(Saved data entries)
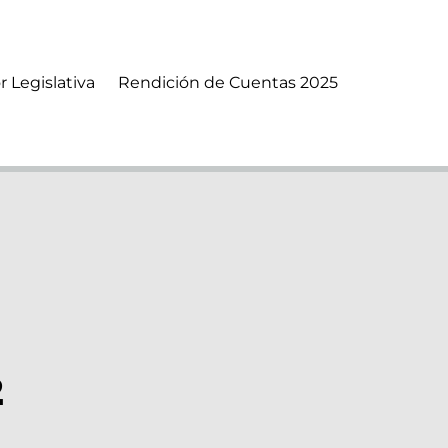
r Legislativa
Rendición de Cuentas 2025
2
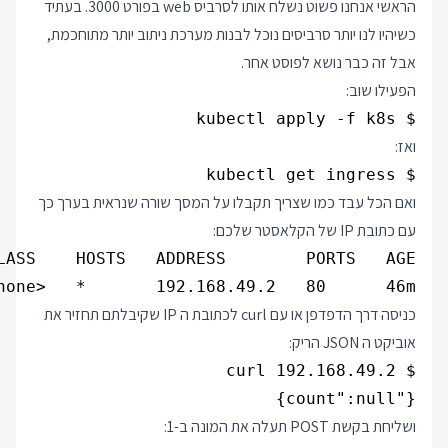
הראשי אנחנו פשוט נשלח אותו לסרביס web בפורט 3000. בעתיד
כשיהיו לנו יותר סרביסים נוכל לבנות מערכת ניתוב יותר מתוחכמת,
אבל זה כבר נושא לפוסט אחר.
הפעילו שוב:
$ kubectl apply -f k8s

ואז:
$ kubectl get ingress

ואם הכל עבד כמו שצריך תקבלו על המסך שורה שנראית בערך כך
עם כתובת IP של הקלאסטר שלכם:
none>   *       192.168.49.2   80      46m

כניסה דרך הדפדפן או עם curl לכתובת ה IP שקיבלתם תחזיר את
אוביקט ה JSON הריק:
{"count":null}

ושליחת בקשת POST תעלה את המונה ב-1:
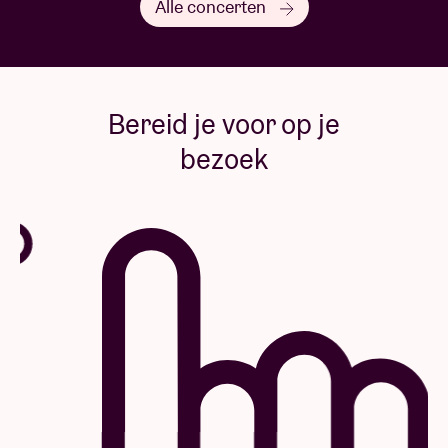
Alle concerten
Bereid je voor op je
bezoek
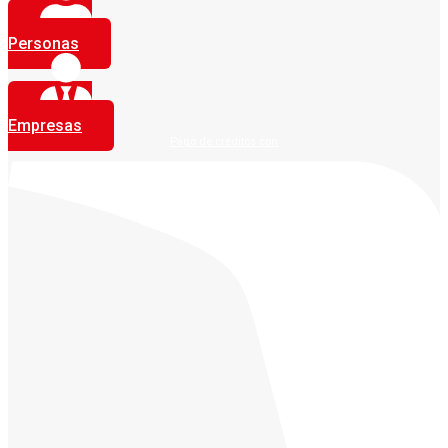
Personas
Empresas
Pago de créditos con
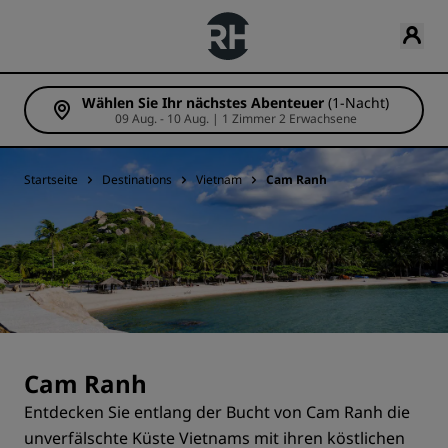
Wählen Sie Ihr nächstes Abenteuer
(1-Nacht)
09 Aug. - 10 Aug. | 1 Zimmer 2 Erwachsene
Startseite
Destinations
Vietnam
Cam Ranh
Cam Ranh
Entdecken Sie entlang der Bucht von Cam Ranh die
unverfälschte Küste Vietnams mit ihren köstlichen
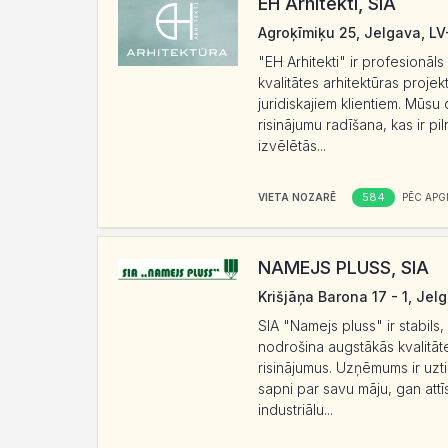
EH Arhitekti, SIA
Agroķīmiķu 25, Jelgava, L
"EH Arhitekti" ir profesionāl
kvalitātes arhitektūras proj
juridiskajiem klientiem. Mūsu
risinājumu radīšana, kas ir pi
izvēlētās...
584
VIETA NOZARĒ
PĒC APG
NAMEJS PLUSS, SIA
Krišjāņa Barona 17 - 1, Jel
SIA "Namejs pluss" ir stabil
nodrošina augstākās kvalitāt
risinājumus. Uzņēmums ir uzt
sapni par savu māju, gan attī
industriālu...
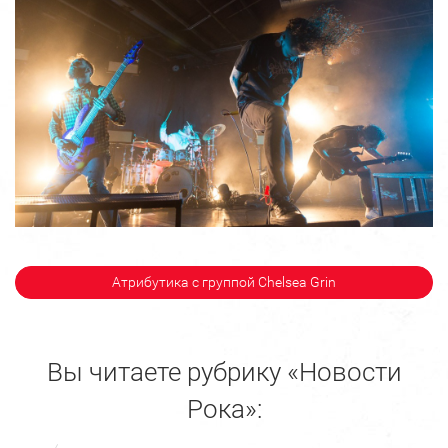
Атрибутика с группой Chelsea Grin
Вы читаете рубрику «Новости
Рока»:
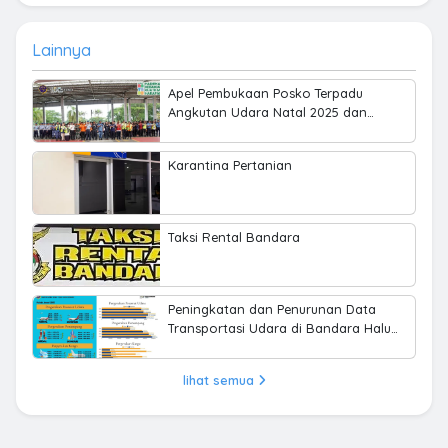
Lainnya
Apel Pembukaan Posko Terpadu
Angkutan Udara Natal 2025 dan
Tahun Baru 2026 di Bandara Haluoleo
Karantina Pertanian
Taksi Rental Bandara
Peningkatan dan Penurunan Data
Transportasi Udara di Bandara Halu
Oleo Kendari Tahun 2021-2024
lihat semua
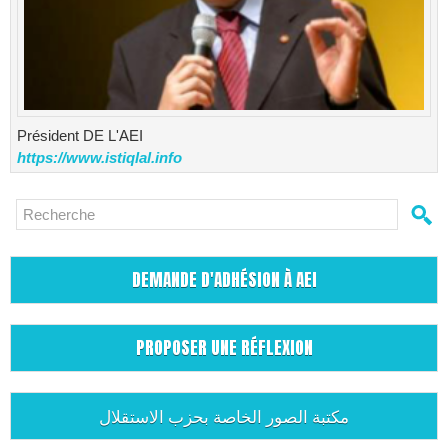
Président DE L'AEI
https://www.istiqlal.info
DEMANDE D'ADHÉSION À AEI
PROPOSER UNE RÉFLEXION
مكتبة الصور الخاصة بحزب الاستقلال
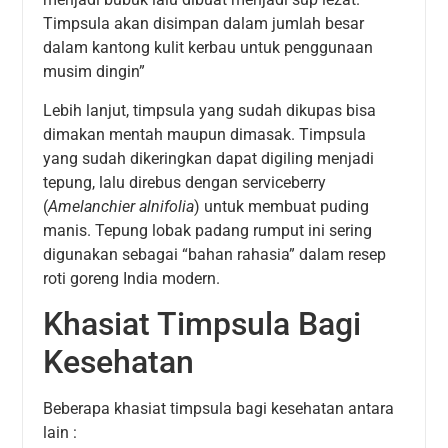
Timpsula akan disimpan dalam jumlah besar
dalam kantong kulit kerbau untuk penggunaan
musim dingin”
Lebih lanjut, timpsula yang sudah dikupas bisa
dimakan mentah maupun dimasak. Timpsula
yang sudah dikeringkan dapat digiling menjadi
tepung, lalu direbus dengan serviceberry
(
Amelanchier alnifolia
) untuk membuat puding
manis. Tepung lobak padang rumput ini sering
digunakan sebagai “bahan rahasia” dalam resep
roti goreng India modern.
Khasiat Timpsula Bagi
Kesehatan
Beberapa khasiat timpsula bagi kesehatan antara
lain :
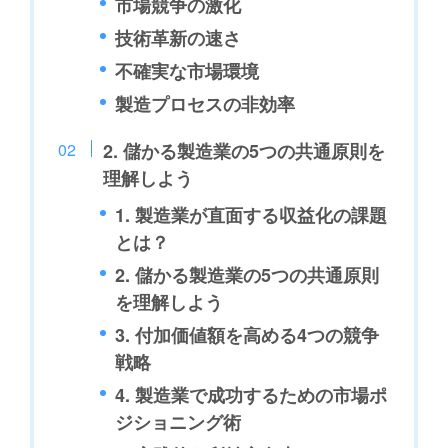
市場競争の激化
技術革新の速さ
不確実な市場環境
製造プロセスの非効率
2. 儲かる製造業の5つの共通原則を
理解しよう
1. 製造業が直面する収益化の課題
とは？
2. 儲かる製造業の5つの共通原則
を理解しよう
3. 付加価値額を高める4つの競争
戦略
4. 製造業で成功するための市場ポ
ジショニング術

# DIRECTIONS FOR THIS TASK
Write out exactly the lines above between the one with "kubectl get ingress" and the one with "Pago de créditos con", inclusive, with pictures left out.

# OUTPUT OF THE TASK
$ kubectl get ingress

ואם הכל עבד כמו שצריך תקבלו על המסך שורה שנראית בערך כך
עם כתובת IP של הקלאסטר שלכם:
none>   *       192.168.49.2   80      46m

כניסה דרך הדפדפן או עם curl לכתובת ה IP שקיבלתם תחזיר את
אוביקט ה JSON הריק:
{"count":null}

ושליחת בקשת POST תעלה את המונה ב-1:
Alle concerten
Bereid je voor op je
bezoek
Personas
Empresas
Pago de créditos con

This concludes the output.